Albóndigas alemanas en salsa de champiñones a la sartén Recipe
Estas albóndigas tiernas en una salsa espesa de champiñones son una comida casera típica en muchas familias alemanas. A menudo se sirven con patatas o pasta como plato contundente después del trabajo. Su sabor recuerda un poco a los pulpitos polacos, pero la salsa es más cremosa y con un marcado gusto a champiñones.

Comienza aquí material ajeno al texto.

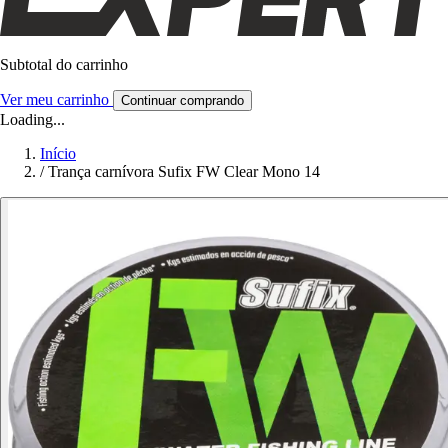
Subtotal do carrinho
Ver meu carrinho
Continuar comprando
Loading...
Início
/
Trança carnívora Sufix FW Clear Mono 14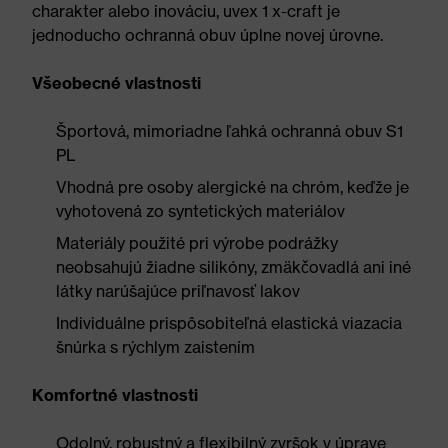
charakter alebo inováciu, uvex 1 x-craft je
jednoducho ochranná obuv úplne novej úrovne.
Všeobecné vlastnosti
Športová, mimoriadne ľahká ochranná obuv S1
PL
Vhodná pre osoby alergické na chróm, keďže je
vyhotovená zo syntetických materiálov
Materiály použité pri výrobe podrážky
neobsahujú žiadne silikóny, zmäkčovadlá ani iné
látky narúšajúce priľnavosť lakov
Individuálne prispôsobiteľná elastická viazacia
šnúrka s rýchlym zaistením
Komfortné vlastnosti
Odolný, robustný a flexibilný zvršok v úprave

Las albóndigas alemanas en salsa de champiñones son la esencia de una comida casera: bolitas de carne tiernas y jugosas en una salsa espesa y cremosa, llena de aroma a champiñones. Se diferencian de muchos pulpitos polacos por la base de la salsa, más cremosa y mantecosa, y por su marcado carácter a setas, que combina de maravilla con patatas o pasta. Es un plato saciante y reconfortante que, además, no necesita horno: todo se prepara en una sola sartén.
Consejos del chef
Empapa bien el panecillo y escúrrelo a conciencia: si queda demasiado seco, las albóndigas saldrán duras; si queda demasiado mojado, la mezcla se volverá líquida y las bolas se desharán. Amasa la carne con la mano durante unos minutos, hasta que se vuelva pegajosa: es la señal de que las proteínas se han ligado y las albóndigas mantendrán su forma al freírlas y guisarlas. Al saltear los champiñones, no tengas prisa: solo cuando hayan soltado el agua, se hayan dorado ligeramente y el líquido se haya evaporado, la salsa tendrá un sabor profundo a setas y no solo a nata.
Sugerencias de servicio
Saben mejor con puré de patatas o pasta ancha tipo tagliatelle, bien cubiertos con la salsa de la sartén. Como guarnición, elige una ensalada sencilla de pepino, una ensalada verde con vinagreta o remolacha, algo que rompa la cremosidad del plato. Es una gran idea para una comida caliente después del trabajo en un día frío, pero también un plato seguro para los almuerzos familiares de los sábados.
Ingredientes
- carne picada - 500 g
- panecillo del día anterior - 1 pieza
- leche - 80 ml
- huevo - 1 pieza
- cebolla - 1 pieza
- champiñones - 300 g
- nata para cocinar - 150 ml
- caldo - 300 ml
- mantequilla - 20 g
- aceite - 2 cucharada
- harina de trigo - 1 cucharada
- mostaza - 1 cucharadita
- perejil fresco picado - 2 cucharada
- sal
- pimienta negra
Preparación
- Corta el panecillo en trozos, cúbrelos con la leche en un bol y deja reposar 10 minutos, hasta que se ablande por completo.
- Pela la cebolla y pícalo en dados finos. Limpia los champiñones y córtalos en láminas finas.
- En un bol grande pon la carne picada, el panecillo bien escurrido de la leche sobrante, el huevo, 1/2 de la cebolla picada, la mostaza, 1/2 cucharadita de sal y una pizca de pimienta. Amasa con la mano 2–3 minutos, hasta obtener una mezcla homogénea.
- Con las manos humedecidas forma pequeñas albóndigas del tamaño de una nuez.
- Calienta el aceite en una sartén grande a fuego medio. Coloca las albóndigas en una sola capa y fríelas 8–10 minutos, dándoles la vuelta cada pocos minutos, hasta que estén bien doradas por todos los lados. Pásalas a un plato.
- En la misma sartén, derrite la mantequilla a fuego medio. Añade el resto de la cebolla y sofríe 3–4 minutos, hasta que se ablande y se vuelva ligeramente transparente.
- Añade los champiñones, sala ligeramente y fríe 7–8 minutos, removiendo a menudo, hasta que suelten su jugo y se doren un poco, y el líquido se haya evaporado casi por completo.
- Espolvorea los champiñones con la harina, mezcla bien y fríe 1 minuto más para que la harina se tueste ligeramente.
- Vierte el caldo, removiendo constantemente para que no se formen grumos. Cuece 3–4 minutos a fuego medio, hasta que la salsa espese un poco.
- Baja el fuego, añade la nata, mezcla y salpimienta al gusto. La salsa debe quedar lisa y cremosa.
- Vuelve a poner las albóndigas en la sartén y rebózalas suavemente en la salsa. Tapa y deja cocer a fuego lento 10 minutos, hasta que las albóndigas estén completamente hechas por dentro.
- Al final, espolvorea el plato con el perejil picado y sirve de inmediato, preferiblemente con patatas o pasta.
Conservación
Guarda las albóndigas con la salsa en un recipiente hermético en la nevera hasta 2–3 días. Al recalentar, hazlo a fuego suave, añadiendo un poco de agua o caldo si la salsa está demasiado espesa. También se pueden congelar y descongelar lentamente en la nevera antes de calentarlas.